• _Exercise objective_
The lines to output run from the first line of the entries below through the line containing "Кроме того, согласно"; copy them exactly and leave out pictures.

::: Data provided :::

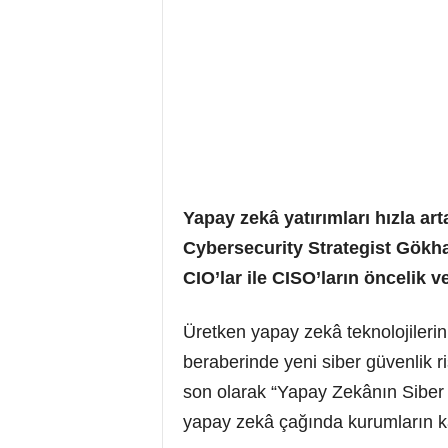
Yapay zekâ yatırımları hızla ar
Cybersecurity Strategist Gökha
CIO’lar ile CISO’ların öncelik v
Üretken yapay zekâ teknolojilerin
beraberinde yeni siber güvenlik ri
son olarak “Yapay Zekânın Siber G
yapay zekâ çağında kurumların karş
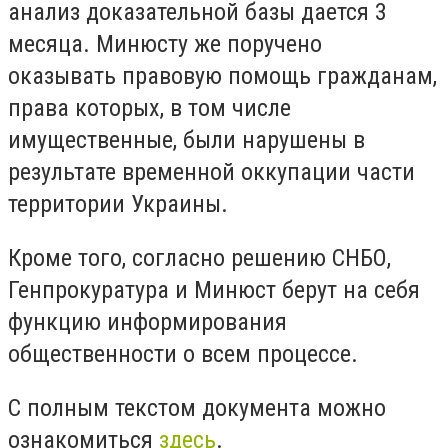
анализ доказательной базы дается 3
месяца. Минюсту же поручено
оказывать правовую помощь гражданам,
права которых, в том числе
имущественные, были нарушены в
результате временной оккупации части
территории Украины.
Кроме того, согласно решению СНБО,
Генпрокуратура и Минюст берут на себя
функцию информирования
общественности о всем процессе.
С полным текстом документа можно
ознакомиться
здесь
.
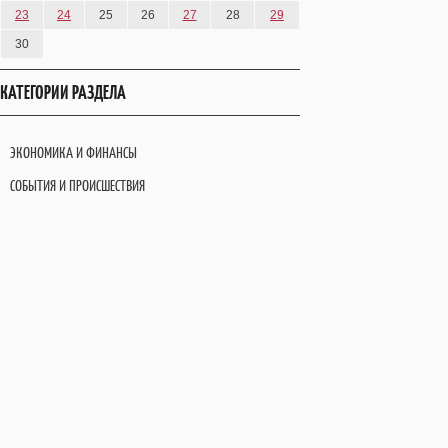
23
24
25
26
27
28
29
30
КАТЕГОРИИ РАЗДЕЛА
ЭКОНОМИКА И ФИНАНСЫ
СОБЫТИЯ И ПРОИСШЕСТВИЯ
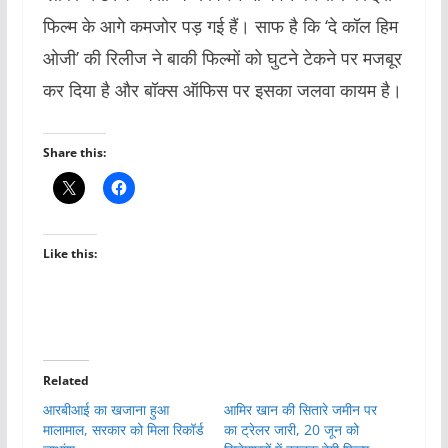
फिल्म के आगे कमजोर पड़ गई हैं। साफ है कि ‘दे कॉल हिम
ओजी’ की रिलीज ने बाकी फिल्मों को घुटने टेकने पर मजबूर
कर दिया है और बॉक्स ऑफिस पर इसका जलवा कायम है।
Share this:
Like this:
Related
आरबीआई का खजाना हुआ
आमिर खान की सितारे जमीन पर
मालामाल, सरकार को मिला रिकॉर्ड
का ट्रेलर जारी, 20 जून को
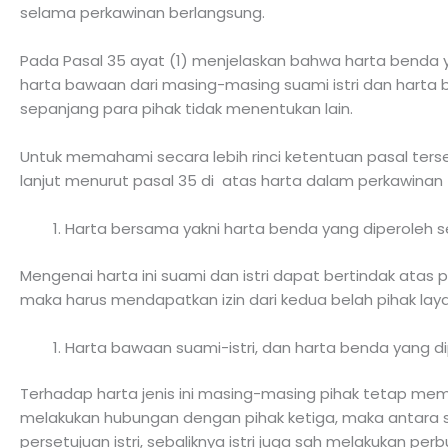
selama perkawinan berlangsung.
Pada Pasal 35 ayat (1) menjelaskan bahwa harta benda y
harta bawaan dari masing-masing suami istri dan hart
sepanjang para pihak tidak menentukan lain.
Untuk memahami secara lebih rinci ketentuan pasal terse
lanjut menurut pasal 35 di atas harta dalam perkawinan 
Harta bersama yakni harta benda yang diperoleh 
Mengenai harta ini suami dan istri dapat bertindak ata
maka harus mendapatkan izin dari kedua belah pihak la
Harta bawaan suami-istri, dan harta benda yang dip
Terhadap harta jenis ini masing-masing pihak tetap memp
melakukan hubungan dengan pihak ketiga, maka antara s
persetujuan istri, sebaliknya istri juga sah melakukan p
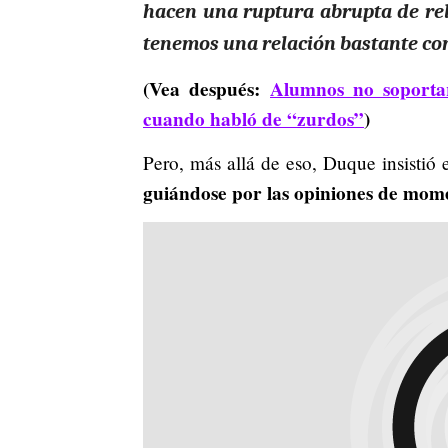
hacen una ruptura abrupta de rel
tenemos una relación bastante co
(Vea después:
Alumnos no soportar
cuando habló de “zurdos”
)
Pero, más allá de eso, Duque insistió 
guiándose por las opiniones de mom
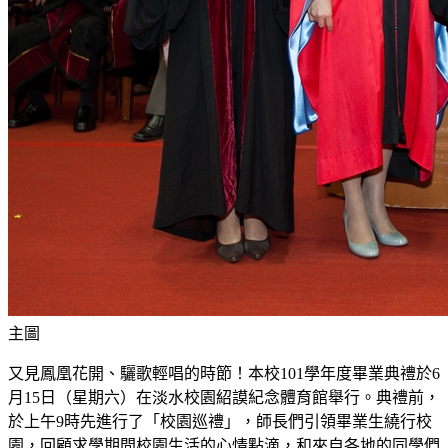
主圖
又見鳳凰花開、驪歌輕唱的時節！本校101學年度畢業典禮於6
月15日（星期六）在淡水校園紹謨紀念體育館舉行。典禮前，
於上午9時先進行了「校園巡禮」，師長們引領畢業生繞行校
園，回顧求學期間校園生活的心情點滴，和來自各地的同學們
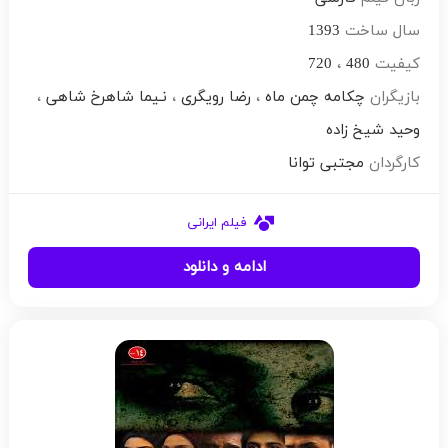
سال ساخت
1393
کیفیت
480
،
720
بازیگران
چکامه چمن ماه
،
رضا رویگری
،
نـیما شاهرخ شاهی
،
وحید شیخ زاده
کارگردان
مجتبی توانا
فیلم ایرانی
ادامه و دانلود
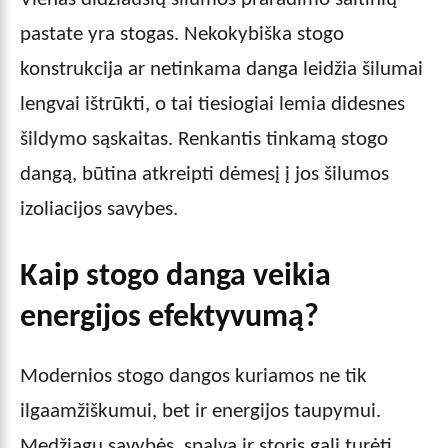
pastate yra stogas. Nekokybiška stogo
konstrukcija ar netinkama danga leidžia šilumai
lengvai ištrūkti, o tai tiesiogiai lemia didesnes
šildymo sąskaitas. Renkantis tinkamą stogo
dangą, būtina atkreipti dėmesį į jos šilumos
izoliacijos savybes.
Kaip stogo danga veikia
energijos efektyvumą?
Modernios stogo dangos kuriamos ne tik
ilgaamžiškumui, bet ir energijos taupymui.
Medžiagų savybės, spalva ir storis gali turėti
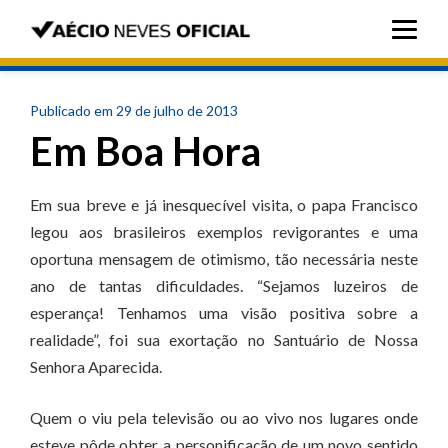
Publicado em 29 de julho de 2013
Em Boa Hora
Em sua breve e já inesquecível visita, o papa Francisco
legou aos brasileiros exemplos revigorantes e uma
oportuna mensagem de otimismo, tão necessária neste
ano de tantas dificuldades. “Sejamos luzeiros de
esperança! Tenhamos uma visão positiva sobre a
realidade”, foi sua exortação no Santuário de Nossa
Senhora Aparecida.
Quem o viu pela televisão ou ao vivo nos lugares onde
esteve pôde obter a personificação de um novo sentido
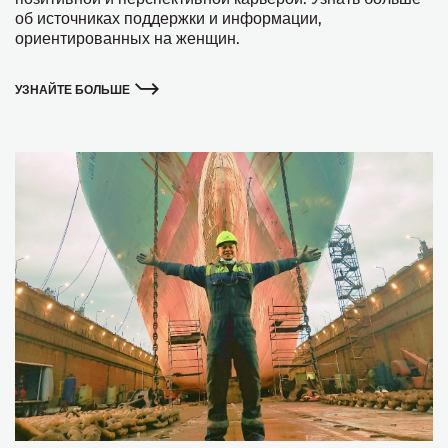
об источниках поддержки и информации,
ориентированных на женщин.
УЗНАЙТЕ БОЛЬШЕ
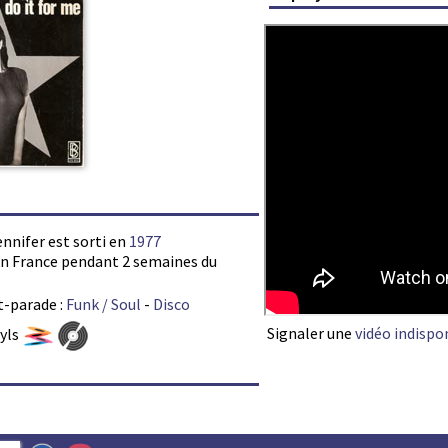
ennifer est sorti en
1977
s en France pendant 2 semaines du
t-parade :
Funk / Soul
-
Disco
Signaler une
vidéo indispo
nyls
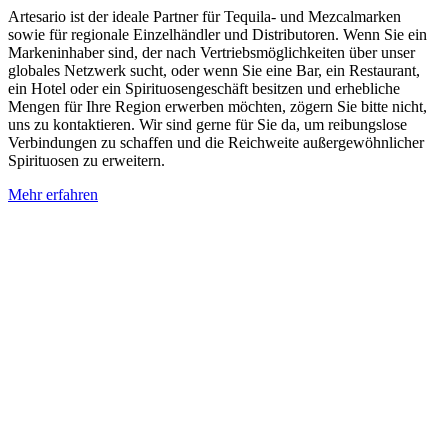
Artesario ist der ideale Partner für Tequila- und Mezcalmarken
sowie für regionale Einzelhändler und Distributoren. Wenn Sie ein
Markeninhaber sind, der nach Vertriebsmöglichkeiten über unser
globales Netzwerk sucht, oder wenn Sie eine Bar, ein Restaurant,
ein Hotel oder ein Spirituosengeschäft besitzen und erhebliche
Mengen für Ihre Region erwerben möchten, zögern Sie bitte nicht,
uns zu kontaktieren. Wir sind gerne für Sie da, um reibungslose
Verbindungen zu schaffen und die Reichweite außergewöhnlicher
Spirituosen zu erweitern.
Mehr erfahren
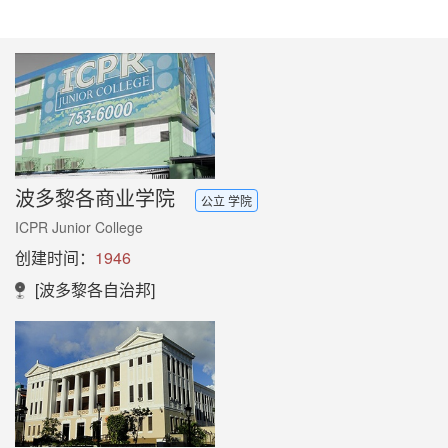
波多黎各商业学院
公立 学院
ICPR Junior College
创建时间：
1946
[波多黎各自治邦]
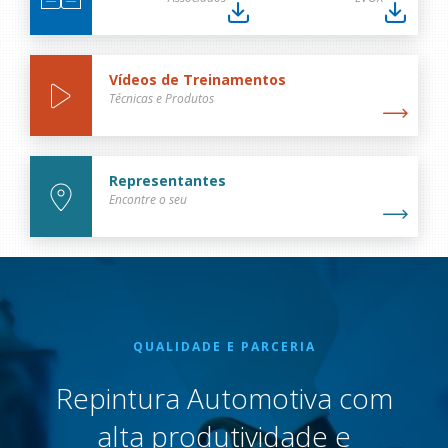
Vídeos de Treinamentos
Técnicas e Produtos
Representantes
Encontre o seu
QUALIDADE E PARCERIA
Repintura Automotiva com
alta produtividade e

:::

• _Finished exercise_
Yapay zekâ yatırımları hızla ar
Cybersecurity Strategist Gökha
CIO’lar ile CISO’ların öncelik v
Üretken yapay zekâ teknolojilerin
beraberinde yeni siber güvenlik ri
son olarak “Yapay Zekânın Siber G
yapay zekâ çağında kurumların karş
анализ доказательной базы дается 3
месяца. Минюсту же поручено
оказывать правовую помощь гражданам,
права которых, в том числе
имущественные, были нарушены в
результате временной оккупации части
территории Украины.
Кроме того, согласно решению СНБО,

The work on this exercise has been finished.